### What to produce
Lines with "each": pull these out of the listing below.

### Exercise input
^^^^^^^^^^^^^^^^

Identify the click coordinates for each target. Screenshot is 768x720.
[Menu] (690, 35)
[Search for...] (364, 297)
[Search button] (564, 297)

^^^^^^^^^^^^^^^^

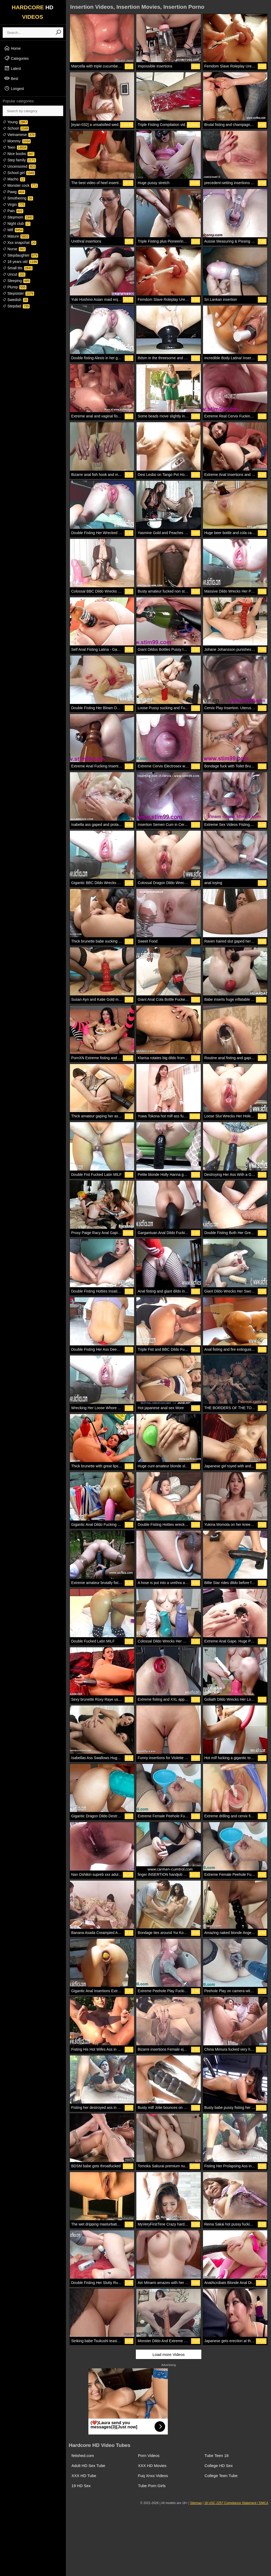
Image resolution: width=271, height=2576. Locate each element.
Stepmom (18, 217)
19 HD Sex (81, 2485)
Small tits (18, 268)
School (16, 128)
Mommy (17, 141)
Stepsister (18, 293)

^^^^^^^^^^^^^^^^

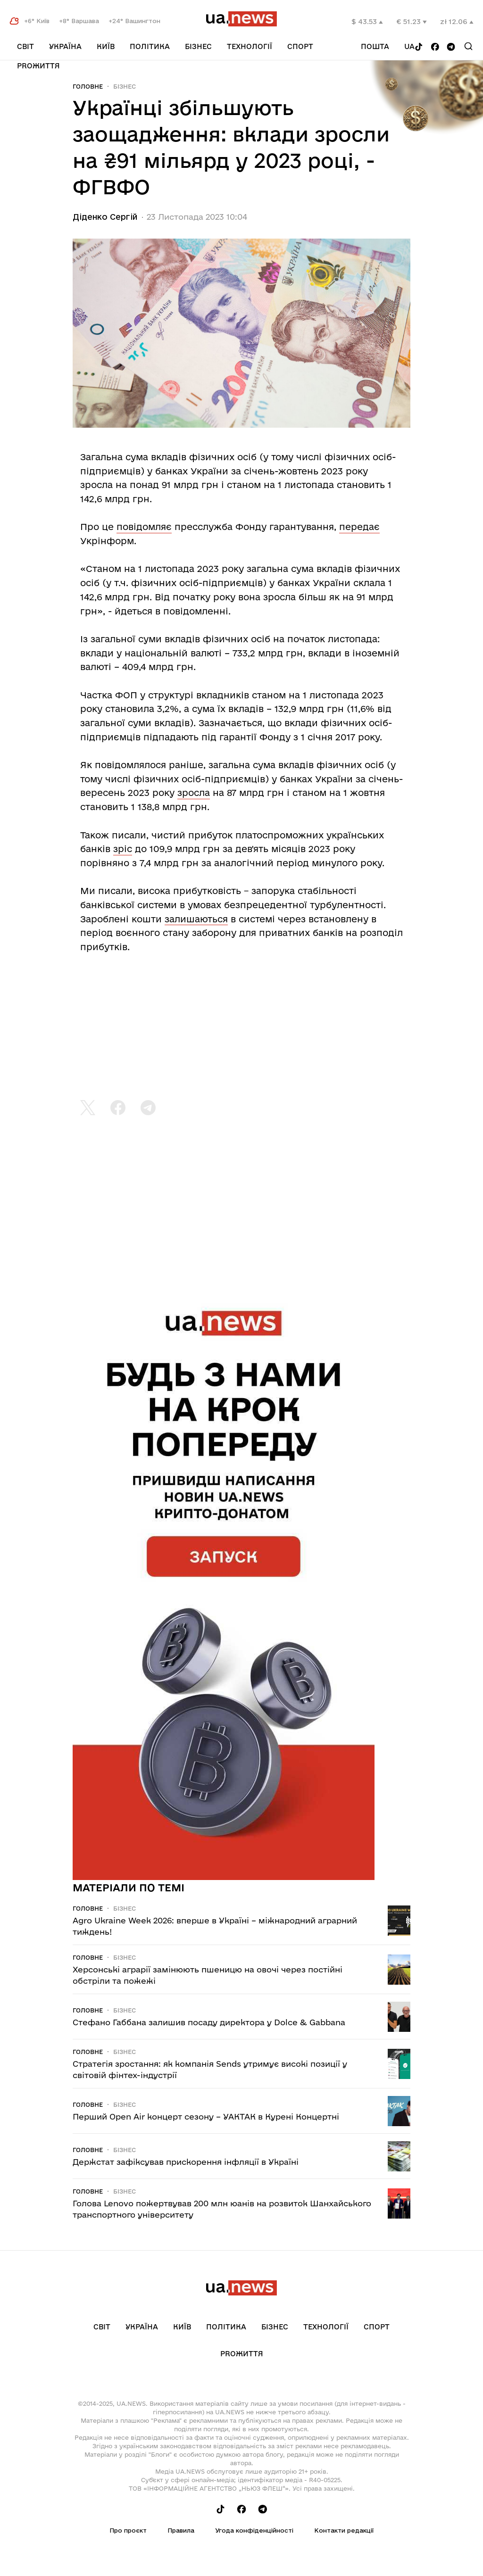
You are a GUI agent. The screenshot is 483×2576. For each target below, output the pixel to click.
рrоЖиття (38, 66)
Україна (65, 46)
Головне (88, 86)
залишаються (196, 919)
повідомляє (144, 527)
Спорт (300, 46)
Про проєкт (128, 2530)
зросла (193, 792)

^^^^^^^^^^^^^^^^

### Solved problem
Identify the click coordinates for each target. Screenshot is 768x720.
Image resolution: width=271, height=2576. Locate each element.
You are a GUI agent. The screenshot is 483×2576. For each target below, output the pixel to click.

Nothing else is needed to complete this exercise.